→ What is expected
Of the material below, only the lines from the line containing "on the illustration to find us." down to the line containing "4 pm / Sat 10–3pm / Sunday closed ." belong in the answer, written out exactly.
-------- Material for the task
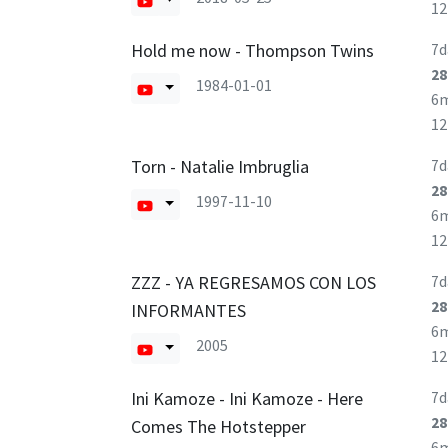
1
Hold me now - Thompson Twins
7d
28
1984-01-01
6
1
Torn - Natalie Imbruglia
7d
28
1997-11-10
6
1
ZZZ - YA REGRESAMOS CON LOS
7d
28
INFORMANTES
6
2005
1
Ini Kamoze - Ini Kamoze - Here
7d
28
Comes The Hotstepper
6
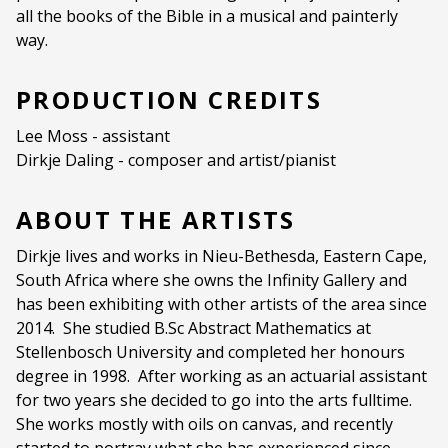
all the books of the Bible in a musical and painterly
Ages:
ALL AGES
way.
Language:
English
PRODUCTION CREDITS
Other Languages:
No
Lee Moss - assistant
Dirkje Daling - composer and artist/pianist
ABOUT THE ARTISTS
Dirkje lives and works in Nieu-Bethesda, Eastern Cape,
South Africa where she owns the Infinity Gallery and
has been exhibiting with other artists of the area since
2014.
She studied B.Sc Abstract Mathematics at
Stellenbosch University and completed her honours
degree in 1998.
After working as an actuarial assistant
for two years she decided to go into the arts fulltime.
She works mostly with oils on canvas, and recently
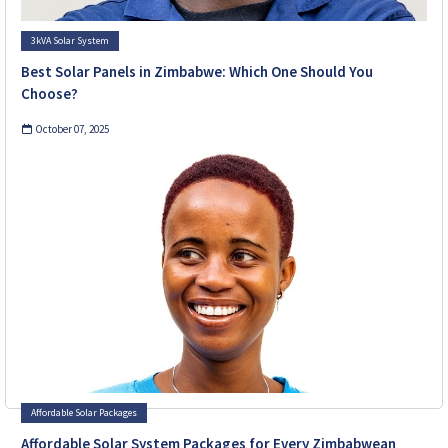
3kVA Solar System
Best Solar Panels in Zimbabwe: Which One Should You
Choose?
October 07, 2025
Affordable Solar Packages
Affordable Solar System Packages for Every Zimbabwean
----------------
-------- Material for the task
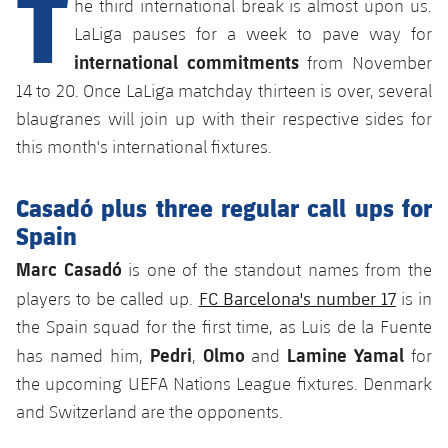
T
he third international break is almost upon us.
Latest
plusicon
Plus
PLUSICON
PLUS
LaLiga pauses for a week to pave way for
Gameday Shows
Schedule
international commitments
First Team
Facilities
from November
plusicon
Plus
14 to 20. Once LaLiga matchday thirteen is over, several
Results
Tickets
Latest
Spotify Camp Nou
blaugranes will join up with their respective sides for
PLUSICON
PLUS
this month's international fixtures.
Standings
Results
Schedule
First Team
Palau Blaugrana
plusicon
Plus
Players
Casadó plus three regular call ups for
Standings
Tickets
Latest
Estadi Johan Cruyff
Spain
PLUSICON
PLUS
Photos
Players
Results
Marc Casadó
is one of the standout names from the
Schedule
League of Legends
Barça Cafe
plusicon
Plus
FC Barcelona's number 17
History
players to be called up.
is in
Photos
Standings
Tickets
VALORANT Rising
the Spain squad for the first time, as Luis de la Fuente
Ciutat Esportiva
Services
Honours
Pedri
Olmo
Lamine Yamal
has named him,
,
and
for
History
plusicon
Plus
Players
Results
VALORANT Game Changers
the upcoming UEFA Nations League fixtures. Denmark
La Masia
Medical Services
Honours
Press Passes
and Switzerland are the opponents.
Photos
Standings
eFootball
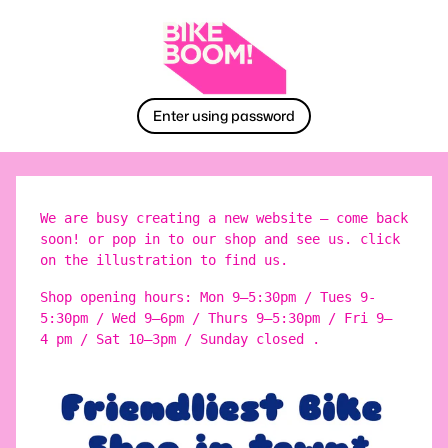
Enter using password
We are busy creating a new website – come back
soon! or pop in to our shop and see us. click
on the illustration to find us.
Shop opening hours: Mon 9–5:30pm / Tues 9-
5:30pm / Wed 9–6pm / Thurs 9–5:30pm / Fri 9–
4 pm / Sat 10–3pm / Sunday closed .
----------------
→ Response to this task
on the illustration to find us.
Shop opening hours: Mon 9–5:30pm / Tues 9-
5:30pm / Wed 9–6pm / Thurs 9–5:30pm / Fri 9–
4 pm / Sat 10–3pm / Sunday closed .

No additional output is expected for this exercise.